In the final days of session in May, the legislature approved SB 2127, the annual General Appropriations (GA) bill providing funding for most state agencies. The press release issued by the Governor, House Speaker and Senate President claimed that the agreement reduces spending by $102.1 million, or 1.4 percent compared to the FY 2014 appropriated budget.
Given that the budget negotiators started with $188 million less of available revenue, limiting FY 2015 cuts to $102.1 million might seem like an accomplishment to be proud of. But under closer scrutiny this story doesn’t quite hold up, and neither do several other assertions made in the wake of the budget agreement. In this post we shed light at a few of the secrets buried in the budget.

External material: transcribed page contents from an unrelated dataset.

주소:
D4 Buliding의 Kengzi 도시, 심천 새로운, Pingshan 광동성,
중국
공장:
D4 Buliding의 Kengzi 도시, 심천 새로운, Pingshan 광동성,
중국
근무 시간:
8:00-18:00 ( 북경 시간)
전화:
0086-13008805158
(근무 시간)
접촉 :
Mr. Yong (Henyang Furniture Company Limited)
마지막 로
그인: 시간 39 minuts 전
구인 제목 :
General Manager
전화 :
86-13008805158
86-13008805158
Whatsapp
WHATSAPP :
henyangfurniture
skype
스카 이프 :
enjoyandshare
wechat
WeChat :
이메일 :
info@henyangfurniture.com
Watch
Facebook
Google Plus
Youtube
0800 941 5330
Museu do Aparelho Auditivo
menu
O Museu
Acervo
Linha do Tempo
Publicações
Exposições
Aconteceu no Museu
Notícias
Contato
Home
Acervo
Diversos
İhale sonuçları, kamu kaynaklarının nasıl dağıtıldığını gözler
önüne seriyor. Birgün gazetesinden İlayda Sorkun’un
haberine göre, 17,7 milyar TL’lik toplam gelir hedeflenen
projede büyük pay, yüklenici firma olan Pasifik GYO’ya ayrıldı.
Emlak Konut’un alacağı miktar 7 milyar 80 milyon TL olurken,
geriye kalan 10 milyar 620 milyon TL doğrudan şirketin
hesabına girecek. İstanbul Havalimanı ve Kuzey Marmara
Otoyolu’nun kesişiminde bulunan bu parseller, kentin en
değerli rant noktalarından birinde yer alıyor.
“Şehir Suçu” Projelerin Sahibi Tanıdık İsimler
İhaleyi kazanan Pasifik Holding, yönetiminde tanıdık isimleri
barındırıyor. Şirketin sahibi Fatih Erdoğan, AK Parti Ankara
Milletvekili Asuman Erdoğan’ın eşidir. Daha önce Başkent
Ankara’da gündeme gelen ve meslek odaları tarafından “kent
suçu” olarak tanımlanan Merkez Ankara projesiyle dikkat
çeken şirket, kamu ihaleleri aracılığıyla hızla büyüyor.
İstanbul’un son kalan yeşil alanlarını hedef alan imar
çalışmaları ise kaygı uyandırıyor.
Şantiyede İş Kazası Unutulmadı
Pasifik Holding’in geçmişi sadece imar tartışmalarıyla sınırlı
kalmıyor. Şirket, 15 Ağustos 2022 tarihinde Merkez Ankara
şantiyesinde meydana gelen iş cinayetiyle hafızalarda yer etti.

This year’s budget was not cut by $102 million
The GA bill contains $110.1 million of what is labeled in supporting documents (here and here) as FY 2014 supplemental appropriations. A supplemental is usually made during the session to address a hole in an agency’s current year budget that requires immediate funding. Yet of the funding labeled as FY 2014 supplementals, only $38.5 million ($25.5 million to the Department of Education for a current year shortfall in the Ad Valorem Reimbursement Fund and $13 million to the Department of Corrections for current year operations) resembles traditional supplementals and should clearly be counted as FY 2014 funding. All the other so-called supplementals – a total of $71.6 million allocated to nine agencies – represent ongoing or one-time funding that appear to address funding needs for next year. In the case of $47.7 million appropriated to the Oklahoma Health Care Authority “to reduce provider rate cuts” that is labeled a FY 2014 supplemental, the amount is exactly equal to what is supposedly being cut from the agency in FY 2015. In the case of a $718,620 appropriation to the Ethics Commission that was also labeled a FY 2014 supplemental, the legislature even passed a follow-up bill specifying that the funding would only be made available at the start of FY 2015.

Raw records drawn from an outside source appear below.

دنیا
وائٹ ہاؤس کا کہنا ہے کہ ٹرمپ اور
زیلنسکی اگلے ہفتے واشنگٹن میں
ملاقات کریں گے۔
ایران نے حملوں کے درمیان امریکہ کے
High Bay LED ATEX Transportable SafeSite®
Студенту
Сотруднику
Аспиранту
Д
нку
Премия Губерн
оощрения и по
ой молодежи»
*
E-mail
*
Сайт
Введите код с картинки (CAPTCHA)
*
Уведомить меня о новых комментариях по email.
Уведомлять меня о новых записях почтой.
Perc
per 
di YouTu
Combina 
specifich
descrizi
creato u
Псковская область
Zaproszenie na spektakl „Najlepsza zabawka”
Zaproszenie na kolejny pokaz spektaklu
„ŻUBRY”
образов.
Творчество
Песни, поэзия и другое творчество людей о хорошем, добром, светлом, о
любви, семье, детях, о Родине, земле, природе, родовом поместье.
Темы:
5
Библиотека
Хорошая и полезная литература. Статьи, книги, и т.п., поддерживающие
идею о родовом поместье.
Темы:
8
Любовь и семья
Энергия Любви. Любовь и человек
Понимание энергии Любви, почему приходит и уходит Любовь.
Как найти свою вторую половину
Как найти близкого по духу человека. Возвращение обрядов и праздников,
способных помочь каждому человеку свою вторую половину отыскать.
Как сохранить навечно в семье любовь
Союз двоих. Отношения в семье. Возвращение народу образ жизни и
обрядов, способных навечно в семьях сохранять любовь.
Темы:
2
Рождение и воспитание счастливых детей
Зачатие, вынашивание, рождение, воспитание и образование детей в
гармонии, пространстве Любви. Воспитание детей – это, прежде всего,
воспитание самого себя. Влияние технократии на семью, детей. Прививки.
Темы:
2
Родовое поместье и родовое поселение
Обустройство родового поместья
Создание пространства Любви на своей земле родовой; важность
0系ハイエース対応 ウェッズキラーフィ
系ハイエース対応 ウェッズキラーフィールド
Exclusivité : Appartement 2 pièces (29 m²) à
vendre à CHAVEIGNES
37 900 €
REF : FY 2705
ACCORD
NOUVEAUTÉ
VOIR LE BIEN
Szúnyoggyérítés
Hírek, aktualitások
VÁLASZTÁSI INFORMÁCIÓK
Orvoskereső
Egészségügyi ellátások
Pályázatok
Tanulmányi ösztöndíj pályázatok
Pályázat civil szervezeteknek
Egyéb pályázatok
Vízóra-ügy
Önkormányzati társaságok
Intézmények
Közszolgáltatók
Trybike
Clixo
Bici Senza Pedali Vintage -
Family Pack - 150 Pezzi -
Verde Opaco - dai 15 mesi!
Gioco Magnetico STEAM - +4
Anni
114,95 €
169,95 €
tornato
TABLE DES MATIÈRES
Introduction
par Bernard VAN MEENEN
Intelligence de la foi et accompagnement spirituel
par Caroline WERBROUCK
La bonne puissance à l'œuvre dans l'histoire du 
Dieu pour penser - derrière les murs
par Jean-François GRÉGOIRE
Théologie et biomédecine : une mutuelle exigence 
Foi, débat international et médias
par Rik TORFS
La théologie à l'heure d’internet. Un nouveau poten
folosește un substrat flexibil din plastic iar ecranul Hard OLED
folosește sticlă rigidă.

By back-loading these appropriations to FY 2014 in its budget summaries, the legislature was able to create the appearance that it had made overall cuts of over $100 million in a tight budget year. If the one-time and recurring revenues that are not true supplementals are counted as part of the FY 2015 budget, as is normally done, then the story is different. By our accounting, total FY 2015 appropriations are $7.193 billion, which is nearly unchanged from last year’s $7.197 billion budget. A flat budget may not play as well on the election mailers for certain legislators as a 1.4 percent cut, but it better reflects what happened.
This funny business with supplementals was also used to disguise how lawmakers have protected their own budget while cutting most state agencies. In the budget summary released by the Legislature, it appears that, like the majority of state agencies, the House of Representatives budget was cut by 5.5 percent. However, a $1 million FY 2014 supplemental that will actually fund 2015 operations means that their budget was actually increased 0.5 percent. Last year, the House and Senate both enjoyed $1 million funding bumps.
Common education funding has not increased by $200 million in the past two years
While some legislators were overstating budget cuts, others were overstating funding increases. In particular, House Appropriations and Budget Chair Scott Martin proudly declared that over the past two years, K-12 funding has enjoyed a “roughly $200 million total increase”. While common education funding did increase by $80 million this year, FY 2015 funding will be just $122 million more than in FY 2013. Funding for common education will also still be $44.9 million below what it was in FY 2009. Of the total increase, just about half ($62 million) has gone to the state aid formula, with the rest being used to pay for increased health care costs and education reform measures.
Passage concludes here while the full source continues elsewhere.